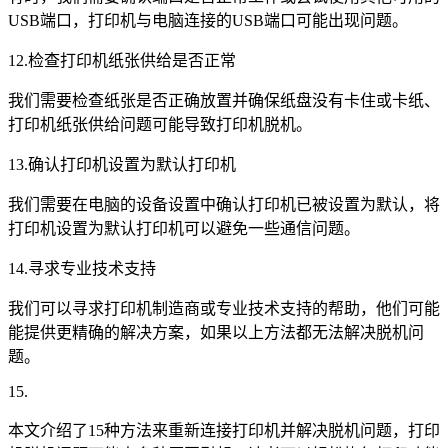
USB端口，打印机与电脑连接的USB端口可能出现问题。
12.检查打印机纸张供给是否正常
我们需要检查纸张是否正确放置并确保纸盘没有卡住或卡纸、
打印机纸张供给问题可能导致打印机脱机。
13.确认打印机设置为默认打印机
我们需要在电脑的设备设置中确认打印机已被设置为默认，将
打印机设置为默认打印机可以避免一些通信问题。
14.寻求专业技术支持
我们可以寻求打印机制造商或专业技术支持的帮助，他们可能
能提供更精确的解决方案，如果以上方法都无法解决脱机问
题。
15.
本文介绍了15种方法来重新连接打印机并解决脱机问题，打印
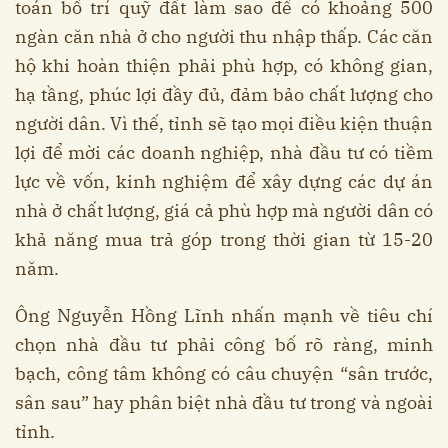
toán bố trí quỹ đất làm sao để có khoảng 500
ngàn căn nhà ở cho người thu nhập thấp. Các căn
hộ khi hoàn thiện phải phù hợp, có không gian,
hạ tầng, phúc lợi đầy đủ, đảm bảo chất lượng cho
người dân. Vì thế, tỉnh sẽ tạo mọi điều kiện thuận
lợi để mời các doanh nghiệp, nhà đầu tư có tiềm
lực về vốn, kinh nghiệm để xây dựng các dự án
nhà ở chất lượng, giá cả phù hợp mà người dân có
khả năng mua trả góp trong thời gian từ 15-20
năm.
Ông Nguyễn Hồng Lĩnh nhấn mạnh về tiêu chí
chọn nhà đầu tư phải công bố rõ ràng, minh
bạch, công tâm không có câu chuyện “sân trước,
sân sau” hay phân biệt nhà đầu tư trong và ngoài
tỉnh.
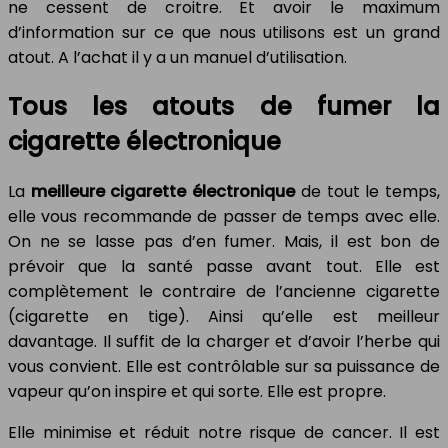
ne cessent de croitre. Et avoir le maximum
d’information sur ce que nous utilisons est un grand
atout. A l’achat il y a un manuel d’utilisation.
Tous les atouts de fumer la
cigarette électronique
La
meilleure cigarette
électronique
de tout le temps,
elle vous recommande de passer de temps avec elle.
On ne se lasse pas d’en fumer. Mais, il est bon de
prévoir que la santé passe avant tout. Elle est
complètement le contraire de l’ancienne cigarette
(cigarette en tige). Ainsi qu’elle est meilleur
davantage. Il suffit de la charger et d’avoir l’herbe qui
vous convient. Elle est contrôlable sur sa puissance de
vapeur qu’on inspire et qui sorte. Elle est propre.
Elle minimise et réduit notre risque de cancer. Il est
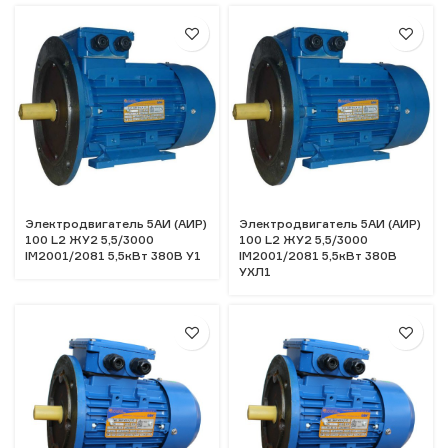
Электродвигатель 5АИ (АИР)
Электродвигатель 5АИ (АИР)
100 L2 ЖУ2 5,5/3000
100 L2 ЖУ2 5,5/3000
IM2001/2081 5,5кВт 380В У1
IM2001/2081 5,5кВт 380В
УХЛ1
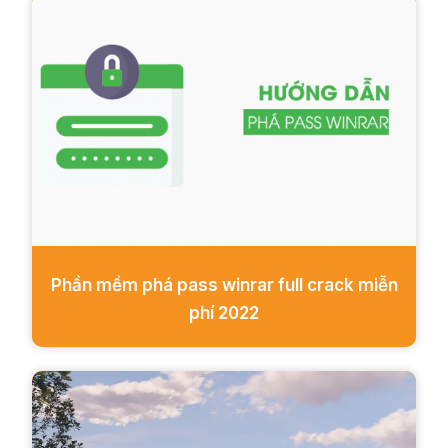
Phần mềm phá pass winrar full crack miễn
phí 2022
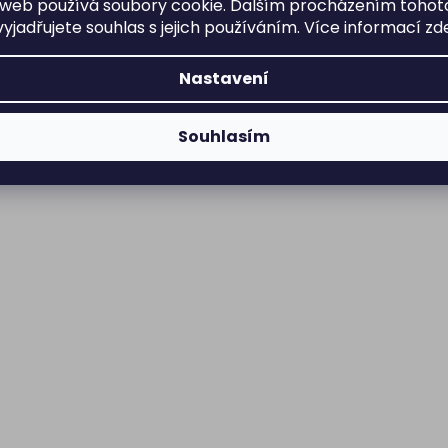
web používá soubory cookie. Dalším procházením tohot
yjadřujete souhlas s jejich používáním. Více informací
zd
Nastavení
Souhlasím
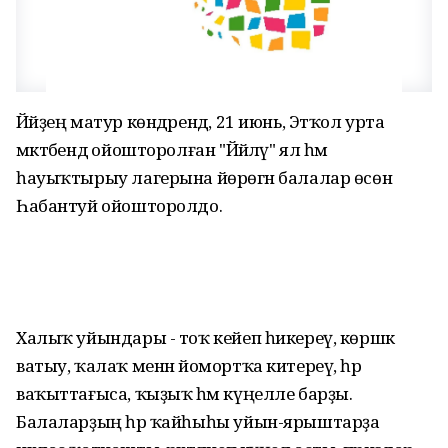
Йәйҙең матур көндәрендә, 21 июнь, Этҡол урта
мәктәбендә ойошторолған "Йәйләү" ял һәм
һауыҡтырыу лагерына йөрөгән балалар өсөн
Һабантуй ойошторолдо.
Халыҡ уйындары - тоҡ кейеп һикереү, көршәк
ватыу, ҡалаҡ менән йомортҡа китереү, һәр
ваҡыттағыса, ҡыҙыҡ һәм күңелле барҙы.
Балаларҙың һәр ҡайһыһы уйын-ярыштарҙа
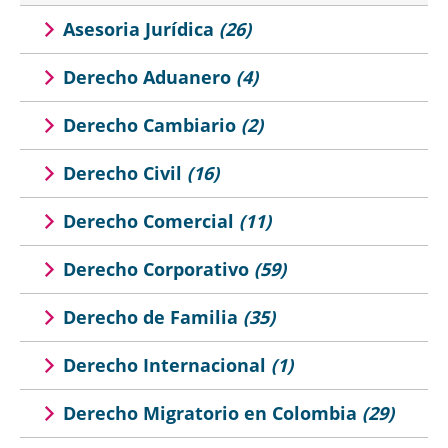
Asesoria Jurídica
(26)
Derecho Aduanero
(4)
Derecho Cambiario
(2)
Derecho Civil
(16)
Derecho Comercial
(11)
Derecho Corporativo
(59)
Derecho de Familia
(35)
Derecho Internacional
(1)
Derecho Migratorio en Colombia
(29)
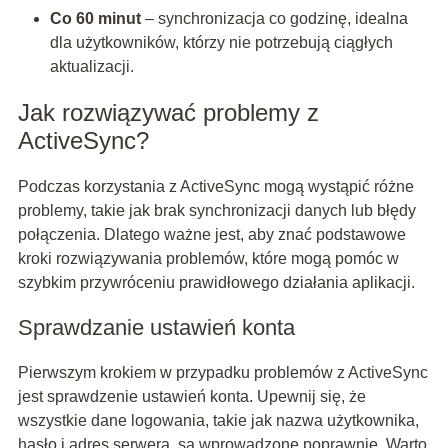
Co 60 minut
– synchronizacja co godzinę, idealna
dla użytkowników, którzy nie potrzebują ciągłych
aktualizacji.
Jak rozwiązywać problemy z
ActiveSync?
Podczas korzystania z ActiveSync mogą wystąpić różne
problemy, takie jak brak synchronizacji danych lub błędy
połączenia. Dlatego ważne jest, aby znać podstawowe
kroki rozwiązywania problemów, które mogą pomóc w
szybkim przywróceniu prawidłowego działania aplikacji.
Sprawdzanie ustawień konta
Pierwszym krokiem w przypadku problemów z ActiveSync
jest sprawdzenie ustawień konta. Upewnij się, że
wszystkie dane logowania, takie jak nazwa użytkownika,
hasło i adres serwera, są wprowadzone poprawnie. Warto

====

▶ [PROMPT]: Filter the records for lines holding the string "gian". Copy each one.

▶ [FINISHED TASK]:
hộ khi hoàn thiện phải phù hợp, có không gian,
khả năng mua trả góp trong thời gian từ 15-20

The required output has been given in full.